XML - Extensible Markup Language

Another essential feature is that ASP.Net makes it simple to use XML for sharing information on the Internet. XML is an Extensible Markup Language, much like HTML, that efficiently stores data cached in memory after extraction for fast access. XML described the information and was not designed to replace HTML, which is about displaying information. As such, the two were designed with different goals that complement each other. XML is expected to be as crucial to the future of the Web as HTML has been to the foundation in that it's become the de facto standard for all data transmission and manipulation over the Web.


JavaScript is an object-oriented programming language built into all the major web browsers and commonly used to create interactive web pages through interaction with the HTML source code. Users of the Internet would not have the rich experience that occurs today without the broad deployment of JavaScript that has taken place.

MVC Programming Practice

Use of MVC programming practice to keep the data (Model), styling (View), and functionality (Control) wholly separated and isolated. This means the Model and Control code can be developed independently of the styling, for only the View code needs to be changed when creating multiple distinct sites.
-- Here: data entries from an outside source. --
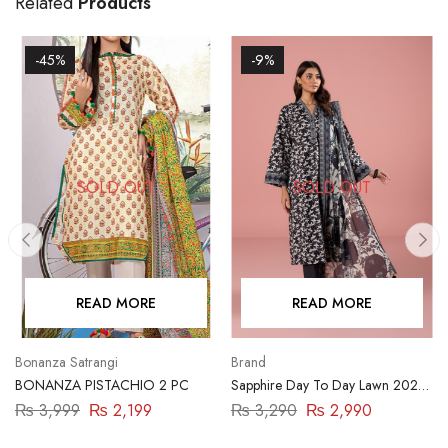
Related
Products
-45%
-9%
SOLD OUT
SOLD OUT
READ MORE
READ MORE
Bonanza Satrangi
Brand
BONANZA PISTACHIO 2 PC
Sapphire Day To Day Lawn 2023
| 3 Piece | DY23ZV011
₨
3,999
₨
2,199
₨
3,290
₨
2,990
Application Programming Interface (API)

An interface is a shared boundary between two applications or programs that allow both to communicate. For a small business that has chosen to subscribe to a suite of different software applications from various providers it is critically important that APIs can be utilized to allow the applications to "talk" to each other and establish a fully integrated information technology platform. To facilitate a small business to integrate its various software applications, each provider must have open APIs to permit third-party developers to map and reduce data transmission from one application to another. 

Custom Software

Businesses may need, at some point, custom software applications that require the services of programmers. Resulting programs perform customized functions and usually interface with forward-facing websites and reverse-looking back-office systems. Custom applications need to be built with the requirement for integration with other systems by using an API at the forefront of the plan.


Software development is time-consuming and expensive. Often lack of upfront specifications and precise requirements means the result isn't quite what the owner wanted, and the delivered final application never entirely meets expectations. Companies that don't have the resources to fund software development and custom applications may be far better off searching for individual components that third parties have already developed and investing their funds in integrating these separate applications. Hence, they all talk to each other.

Small businesses must be focused on providing customer-centric solutions and driving traffic to their websites where they can explain their value proposition. Getting traffic to a website is complicated; keeping it there once it's arrived is also tricky. Not only does the content need to be compelling but valuable tools such as business and financial calculators need to be provided to keep a visitor engaged and increase the chances of future business being conducted. If a small business believes it should be investing in software development, then its focus should be on building apps and tools likely to increase levels of Web-based engagement.